[Items from a dataset]
--- START ---

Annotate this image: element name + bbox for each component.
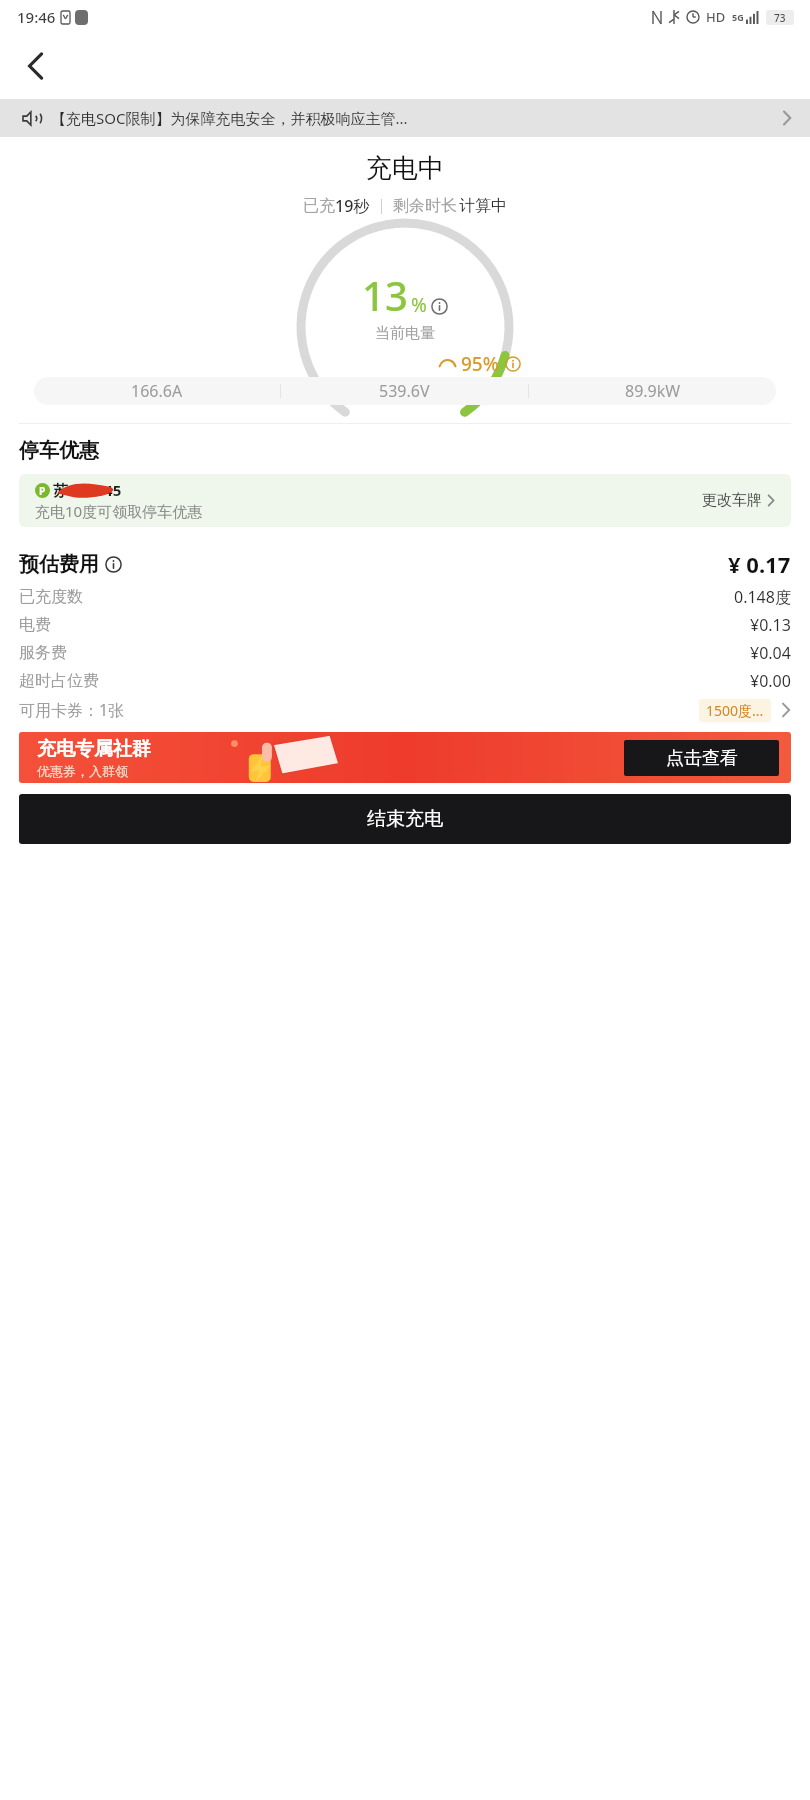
button[interactable]: 电量说明 <box>431 298 448 315</box>
staticText: 当前电量 <box>375 324 435 343</box>
button[interactable]: 费用说明 <box>105 556 122 573</box>
button[interactable]: 可用卡券：1张 <box>19 697 791 723</box>
staticText: ¥0.13 <box>750 614 791 636</box>
staticText: 超时占位费 <box>19 671 99 691</box>
staticText: 1500度... <box>706 701 764 720</box>
staticText: 服务费 <box>19 643 67 663</box>
staticText: 点击查看 <box>666 747 738 770</box>
staticText: 166.6A <box>131 380 183 402</box>
staticText: 充电中 <box>0 152 810 185</box>
staticText: 19:46 <box>17 7 56 27</box>
button[interactable]: 结束充电 <box>19 794 791 844</box>
staticText: 13 <box>362 268 408 322</box>
button[interactable]: 【充电SOC限制】为保障充电安全，并积极响应主管... <box>0 99 810 137</box>
staticText: 苏A12345 <box>53 480 122 500</box>
staticText: 可用卡券：1张 <box>19 699 125 721</box>
staticText: ¥0.04 <box>750 642 791 664</box>
button[interactable]: 上限说明 <box>505 356 521 372</box>
staticText: 已充 <box>303 196 335 216</box>
button[interactable]: 充电专属社群 <box>19 732 791 783</box>
staticText: 预估费用 <box>19 552 99 577</box>
button[interactable]: P <box>19 474 791 527</box>
staticText: HD <box>706 8 726 26</box>
staticText: 剩余时长 <box>393 196 457 216</box>
staticText: ¥ 0.17 <box>728 549 791 579</box>
staticText: 结束充电 <box>367 807 443 831</box>
staticText: 充电10度可领取停车优惠 <box>35 501 203 521</box>
staticText: 【充电SOC限制】为保障充电安全，并积极响应主管... <box>51 108 774 128</box>
staticText: 0.148度 <box>734 586 791 608</box>
staticText: % <box>411 292 427 318</box>
staticText: 停车优惠 <box>19 438 99 463</box>
staticText: 已充度数 <box>19 587 83 607</box>
button[interactable]: Back <box>10 40 62 92</box>
staticText: 95% <box>461 351 499 377</box>
staticText: 89.9kW <box>625 380 681 402</box>
staticText: 5G <box>732 11 744 23</box>
staticText: P <box>39 484 46 498</box>
staticText: 优惠券，入群领 <box>37 763 128 779</box>
staticText: 73 <box>774 11 786 25</box>
staticText: 电费 <box>19 615 51 635</box>
staticText: ¥0.00 <box>750 670 791 692</box>
staticText: 更改车牌 <box>702 491 762 510</box>
button[interactable]: 点击查看 <box>624 740 779 776</box>
staticText: 充电专属社群 <box>37 737 151 761</box>
staticText: 539.6V <box>379 380 430 402</box>
staticText: 计算中 <box>459 196 507 216</box>
staticText: 19秒 <box>335 195 370 217</box>
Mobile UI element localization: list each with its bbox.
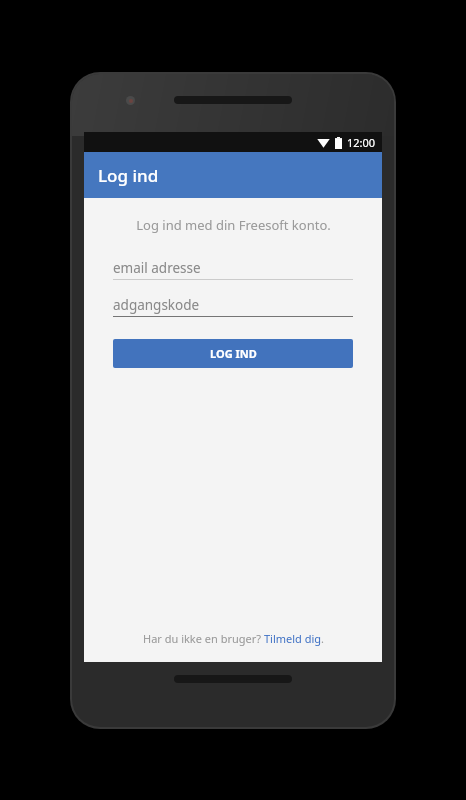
staticText: Har du ikke en bruger? Tilmeld dig. (143, 631, 324, 646)
staticText: Log ind (98, 164, 159, 187)
staticText: email adresse (113, 259, 201, 277)
staticText: LOG IND (210, 346, 257, 361)
staticText: Log ind med din Freesoft konto. (136, 216, 331, 234)
button[interactable]: email adresse (113, 256, 353, 280)
button[interactable]: LOG IND (113, 339, 353, 368)
button[interactable]: adgangskode (113, 293, 353, 317)
button[interactable]: Har du ikke en bruger? Tilmeld dig. (84, 631, 382, 646)
staticText: 12:00 (347, 135, 376, 150)
staticText: adgangskode (113, 296, 200, 314)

--- END ---

PROBLEM DESCRIPTION
Retype the records above exactly, pictures omitted.

EXPECTED OUTPUT
Annotate this image: element name + bbox for each component.
button[interactable]: 电量说明 <box>431 298 448 315</box>
staticText: 当前电量 <box>375 324 435 343</box>
button[interactable]: 费用说明 <box>105 556 122 573</box>
button[interactable]: 可用卡券：1张 <box>19 697 791 723</box>
staticText: ¥0.13 <box>750 614 791 636</box>
staticText: 超时占位费 <box>19 671 99 691</box>
staticText: 1500度... <box>706 701 764 720</box>
staticText: 服务费 <box>19 643 67 663</box>
staticText: 点击查看 <box>666 747 738 770</box>
staticText: 166.6A <box>131 380 183 402</box>
staticText: 充电中 <box>0 152 810 185</box>
staticText: 19:46 <box>17 7 56 27</box>
button[interactable]: 结束充电 <box>19 794 791 844</box>
staticText: 13 <box>362 268 408 322</box>
button[interactable]: 【充电SOC限制】为保障充电安全，并积极响应主管... <box>0 99 810 137</box>
staticText: 苏A12345 <box>53 480 122 500</box>
staticText: 可用卡券：1张 <box>19 699 125 721</box>
staticText: ¥0.04 <box>750 642 791 664</box>
button[interactable]: 上限说明 <box>505 356 521 372</box>
staticText: 已充 <box>303 196 335 216</box>
button[interactable]: 充电专属社群 <box>19 732 791 783</box>
staticText: 预估费用 <box>19 552 99 577</box>
button[interactable]: P <box>19 474 791 527</box>
staticText: HD <box>706 8 726 26</box>
staticText: 剩余时长 <box>393 196 457 216</box>
staticText: ¥ 0.17 <box>728 549 791 579</box>
staticText: 结束充电 <box>367 807 443 831</box>
staticText: 充电10度可领取停车优惠 <box>35 501 203 521</box>
staticText: 【充电SOC限制】为保障充电安全，并积极响应主管... <box>51 108 774 128</box>
staticText: 0.148度 <box>734 586 791 608</box>
staticText: % <box>411 292 427 318</box>
staticText: 停车优惠 <box>19 438 99 463</box>
staticText: 已充度数 <box>19 587 83 607</box>
button[interactable]: Back <box>10 40 62 92</box>
staticText: 95% <box>461 351 499 377</box>
staticText: 89.9kW <box>625 380 681 402</box>
staticText: 5G <box>732 11 744 23</box>
staticText: P <box>39 484 46 498</box>
staticText: 优惠券，入群领 <box>37 763 128 779</box>
staticText: 73 <box>774 11 786 25</box>
staticText: 电费 <box>19 615 51 635</box>
staticText: ¥0.00 <box>750 670 791 692</box>
staticText: 更改车牌 <box>702 491 762 510</box>
button[interactable]: 点击查看 <box>624 740 779 776</box>
staticText: 充电专属社群 <box>37 737 151 761</box>
staticText: 539.6V <box>379 380 430 402</box>
staticText: 计算中 <box>459 196 507 216</box>
staticText: 19秒 <box>335 195 370 217</box>
Mobile UI element localization: list each with its bbox.
staticText: Har du ikke en bruger? Tilmeld dig. (143, 631, 324, 646)
staticText: Log ind (98, 164, 159, 187)
staticText: email adresse (113, 259, 201, 277)
staticText: LOG IND (210, 346, 257, 361)
staticText: Log ind med din Freesoft konto. (136, 216, 331, 234)
button[interactable]: email adresse (113, 256, 353, 280)
button[interactable]: LOG IND (113, 339, 353, 368)
button[interactable]: adgangskode (113, 293, 353, 317)
button[interactable]: Har du ikke en bruger? Tilmeld dig. (84, 631, 382, 646)
staticText: 12:00 (347, 135, 376, 150)
staticText: adgangskode (113, 296, 200, 314)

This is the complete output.